Hal Ini menjadi penting, terutama saat anak akan menghadapi masa-masa sulit. Proses penyidikan misalnya. Ketakutan, kecemasan, dan kegelisahan anak sangat wajar dialami anak.
Masa sulit ini umum berlangsung selama tiga bulan pertama dan enam bulan kemudian sudah mulai mereda. Dengan pendekatan yang tapat, dalam waktu satu tahun, anak sudah bisa kembali ke kegiatan rutin seperti biasa.
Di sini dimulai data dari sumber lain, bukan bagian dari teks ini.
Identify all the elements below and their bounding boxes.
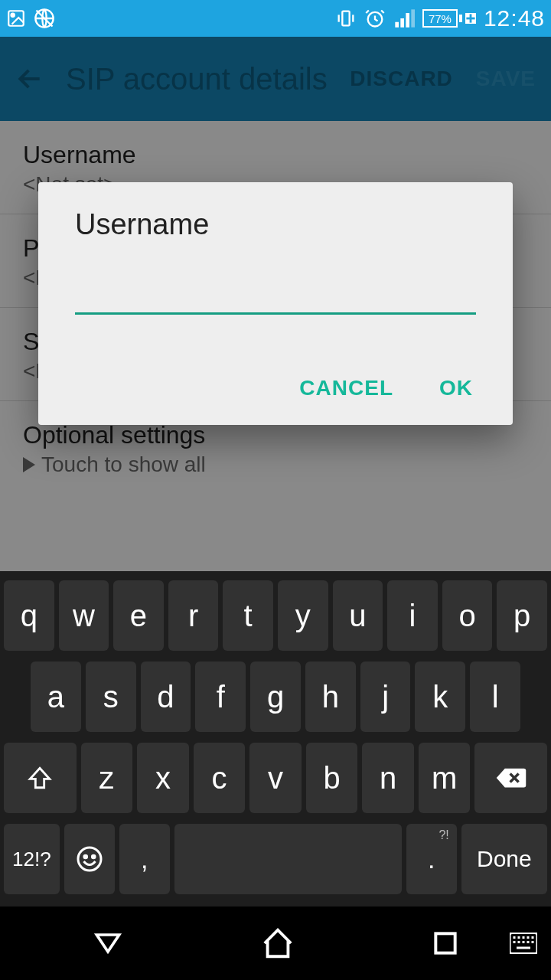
key-v[interactable]: v xyxy=(249,743,302,813)
key-s[interactable]: s xyxy=(86,662,136,732)
key-h[interactable]: h xyxy=(305,662,356,732)
key-z[interactable]: z xyxy=(81,743,133,813)
period-label: . xyxy=(428,844,435,874)
done-key[interactable]: Done xyxy=(461,824,547,894)
key-c[interactable]: c xyxy=(194,743,246,813)
key-l[interactable]: l xyxy=(470,662,520,732)
key-j[interactable]: j xyxy=(360,662,411,732)
symbols-key[interactable]: 12!? xyxy=(4,824,60,894)
svg-point-15 xyxy=(84,855,87,858)
svg-rect-20 xyxy=(514,936,516,939)
svg-rect-21 xyxy=(518,936,520,939)
nav-home-icon[interactable] xyxy=(260,926,295,961)
username-dialog: Username CANCEL OK xyxy=(38,182,513,425)
comma-key[interactable]: , xyxy=(119,824,170,894)
period-superscript: ?! xyxy=(439,828,448,842)
status-bar: 77% 12:48 xyxy=(0,0,551,37)
svg-rect-30 xyxy=(517,947,530,949)
key-b[interactable]: b xyxy=(306,743,358,813)
svg-rect-22 xyxy=(523,936,525,939)
svg-rect-4 xyxy=(342,11,349,26)
vibrate-icon xyxy=(335,8,357,29)
nav-recent-icon[interactable] xyxy=(431,929,460,958)
cancel-button[interactable]: CANCEL xyxy=(299,376,393,400)
battery-icon: 77% xyxy=(422,9,476,28)
navigation-bar xyxy=(0,906,551,980)
period-key[interactable]: ?! . xyxy=(406,824,457,894)
key-x[interactable]: x xyxy=(137,743,189,813)
key-y[interactable]: y xyxy=(278,580,328,651)
svg-rect-0 xyxy=(8,11,24,26)
alarm-icon xyxy=(364,8,386,29)
key-o[interactable]: o xyxy=(442,580,493,651)
emoji-key[interactable] xyxy=(64,824,115,894)
svg-point-1 xyxy=(11,14,15,17)
dialog-title: Username xyxy=(75,208,476,241)
key-k[interactable]: k xyxy=(415,662,465,732)
key-i[interactable]: i xyxy=(387,580,438,651)
key-w[interactable]: w xyxy=(59,580,109,651)
backspace-key[interactable] xyxy=(474,743,547,813)
svg-rect-27 xyxy=(523,941,525,943)
svg-rect-28 xyxy=(527,941,530,943)
svg-point-14 xyxy=(78,848,101,871)
nav-ime-icon[interactable] xyxy=(510,933,537,954)
image-icon xyxy=(6,8,26,28)
key-d[interactable]: d xyxy=(141,662,191,732)
svg-rect-18 xyxy=(436,933,455,952)
nav-back-icon[interactable] xyxy=(91,926,125,960)
svg-marker-17 xyxy=(96,935,119,952)
soft-keyboard: qwertyuiop asdfghjkl zxcvbnm 12!? , ?! .… xyxy=(0,571,551,906)
key-f[interactable]: f xyxy=(195,662,246,732)
svg-rect-23 xyxy=(527,936,530,939)
svg-rect-26 xyxy=(518,941,520,943)
key-g[interactable]: g xyxy=(250,662,301,732)
key-m[interactable]: m xyxy=(419,743,471,813)
battery-percent: 77% xyxy=(422,9,458,28)
svg-point-16 xyxy=(92,855,95,858)
svg-rect-24 xyxy=(532,936,534,939)
shift-key[interactable] xyxy=(4,743,77,813)
key-a[interactable]: a xyxy=(31,662,81,732)
signal-icon xyxy=(393,8,415,29)
key-t[interactable]: t xyxy=(223,580,273,651)
svg-rect-29 xyxy=(532,941,534,943)
ok-button[interactable]: OK xyxy=(439,376,473,400)
status-time: 12:48 xyxy=(484,5,545,31)
key-q[interactable]: q xyxy=(4,580,54,651)
key-p[interactable]: p xyxy=(497,580,547,651)
key-r[interactable]: r xyxy=(168,580,219,651)
no-network-icon xyxy=(34,8,55,29)
key-n[interactable]: n xyxy=(362,743,414,813)
username-input[interactable] xyxy=(75,284,476,315)
space-key[interactable] xyxy=(174,824,402,894)
svg-rect-25 xyxy=(514,941,516,943)
key-e[interactable]: e xyxy=(113,580,164,651)
key-u[interactable]: u xyxy=(333,580,383,651)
Sani juga menyarankan agar orang tua berkoordinasi dengan psikolog. Hal ini terkait kegelisahan anak agar bisa menerima pengobatan (healing) dengan kegiatan yang menyenangkan. Harus dibentuk sistem pendukung seperti kegiatan bersama agar anak tidak merasa sendiri. Hal ini juga berlaku baik sisi pelaku maupun korban.